The growth slowed from the 24.6-percent gain reported in October, making the profits of China's major industrial firms to 805.96 billion yuan ($126.51 billion) in November.
From January to November, profits grew by 38 percent year on year to top 7.975 trillion yuan, slower than the 42.2-percent rise in the first 10 months of 2021, according to NBS. The growth has been slowing since the beginning of the year.
The country's efforts to cool soaring wholesale prices in November took cost pressures off downstream industries, but the curbs also weakened the contribution to overall profit growth from the mining and raw material sectors, according to Zhu Hong, a senior statistician at NBS.
"But cost pressures remain relatively large, and the improvement in profits for downstream sector needs to be further consolidated," Zhu said in a statement accompanying the data release.
In November, carmakers' profits fell by 6.4 percent year on year, while general equipment manufacturers saw theirs slip by 6.2 percent. Their profit declines narrowed 22.1 percentage points and 9.5 percentage points respectively, due to easing chip shortage and improving market demand, according to Zhu.
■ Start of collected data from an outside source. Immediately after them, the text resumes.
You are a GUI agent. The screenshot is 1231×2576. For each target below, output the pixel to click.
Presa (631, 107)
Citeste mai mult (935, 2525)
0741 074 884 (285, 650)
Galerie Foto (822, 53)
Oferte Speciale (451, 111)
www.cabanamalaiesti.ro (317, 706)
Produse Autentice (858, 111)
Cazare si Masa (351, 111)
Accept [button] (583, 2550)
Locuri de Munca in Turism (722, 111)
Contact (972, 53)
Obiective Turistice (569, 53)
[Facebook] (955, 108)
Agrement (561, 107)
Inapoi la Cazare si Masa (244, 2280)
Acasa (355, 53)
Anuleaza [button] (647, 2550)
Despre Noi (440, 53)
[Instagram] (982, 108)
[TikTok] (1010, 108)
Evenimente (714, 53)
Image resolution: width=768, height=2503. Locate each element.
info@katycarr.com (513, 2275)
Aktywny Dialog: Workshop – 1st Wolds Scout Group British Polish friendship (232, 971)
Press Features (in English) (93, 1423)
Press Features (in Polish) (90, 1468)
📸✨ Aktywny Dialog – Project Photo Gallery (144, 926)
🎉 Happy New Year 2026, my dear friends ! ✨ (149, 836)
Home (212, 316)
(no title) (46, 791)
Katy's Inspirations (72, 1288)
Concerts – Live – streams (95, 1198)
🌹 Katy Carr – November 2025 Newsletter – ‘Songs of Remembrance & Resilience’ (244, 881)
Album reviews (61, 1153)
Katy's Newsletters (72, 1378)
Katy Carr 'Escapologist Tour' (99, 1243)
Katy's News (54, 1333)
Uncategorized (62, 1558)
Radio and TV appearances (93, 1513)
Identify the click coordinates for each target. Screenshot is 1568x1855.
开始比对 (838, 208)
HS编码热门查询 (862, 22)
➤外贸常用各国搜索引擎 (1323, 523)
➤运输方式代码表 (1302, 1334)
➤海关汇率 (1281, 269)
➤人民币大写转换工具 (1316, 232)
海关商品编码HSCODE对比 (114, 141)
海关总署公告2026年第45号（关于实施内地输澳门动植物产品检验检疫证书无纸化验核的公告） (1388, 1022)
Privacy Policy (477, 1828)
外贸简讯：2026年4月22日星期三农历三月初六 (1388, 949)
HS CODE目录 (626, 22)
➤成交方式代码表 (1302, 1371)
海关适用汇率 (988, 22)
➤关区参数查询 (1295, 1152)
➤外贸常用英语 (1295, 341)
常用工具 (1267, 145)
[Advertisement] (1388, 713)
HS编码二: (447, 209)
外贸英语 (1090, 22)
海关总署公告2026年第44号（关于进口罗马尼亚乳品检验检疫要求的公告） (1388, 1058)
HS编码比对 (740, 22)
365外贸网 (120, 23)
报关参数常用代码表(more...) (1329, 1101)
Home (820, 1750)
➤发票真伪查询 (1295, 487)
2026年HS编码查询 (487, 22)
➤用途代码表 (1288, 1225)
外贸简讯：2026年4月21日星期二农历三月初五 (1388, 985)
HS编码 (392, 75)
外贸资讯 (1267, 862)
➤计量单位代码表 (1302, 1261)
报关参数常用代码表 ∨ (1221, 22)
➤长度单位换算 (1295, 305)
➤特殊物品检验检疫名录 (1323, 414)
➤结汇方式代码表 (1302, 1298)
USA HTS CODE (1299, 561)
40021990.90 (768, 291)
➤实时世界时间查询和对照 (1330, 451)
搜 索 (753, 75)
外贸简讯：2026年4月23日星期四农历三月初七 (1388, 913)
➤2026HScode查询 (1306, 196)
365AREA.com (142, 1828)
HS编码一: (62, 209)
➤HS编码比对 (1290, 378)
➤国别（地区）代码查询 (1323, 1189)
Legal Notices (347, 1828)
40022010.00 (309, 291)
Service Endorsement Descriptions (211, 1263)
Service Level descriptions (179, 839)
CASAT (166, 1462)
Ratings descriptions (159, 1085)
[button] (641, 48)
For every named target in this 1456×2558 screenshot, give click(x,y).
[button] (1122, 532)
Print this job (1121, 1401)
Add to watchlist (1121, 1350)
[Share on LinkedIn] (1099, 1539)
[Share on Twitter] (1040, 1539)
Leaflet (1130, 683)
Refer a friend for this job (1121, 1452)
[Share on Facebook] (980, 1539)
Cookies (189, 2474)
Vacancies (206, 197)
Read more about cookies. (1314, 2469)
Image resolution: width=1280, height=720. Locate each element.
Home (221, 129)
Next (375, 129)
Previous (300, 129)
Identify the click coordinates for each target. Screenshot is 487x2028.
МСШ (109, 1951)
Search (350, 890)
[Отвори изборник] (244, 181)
Meanwhile, 33 of the 41 industries saw increased profits, with IT and electronics manufacturing figures jumping by nearly 30 percent.
"The increase was [contributed] by sectors like clean energy, hi-tech and smart technology, which are better market oriented. They are the major driving force," said Liu Zhiqing, a senior research fellow of Chongyang Institute for Financial Studies at Renmin University of China.
Liu said the growth also lies in the sustainable macro policies that safeguards the development of the industrial sector.
This month, the People's Bank of China also cut the reserve requirement ratio for financial institutions and lowered the one-year benchmark lending rate to support economic growth.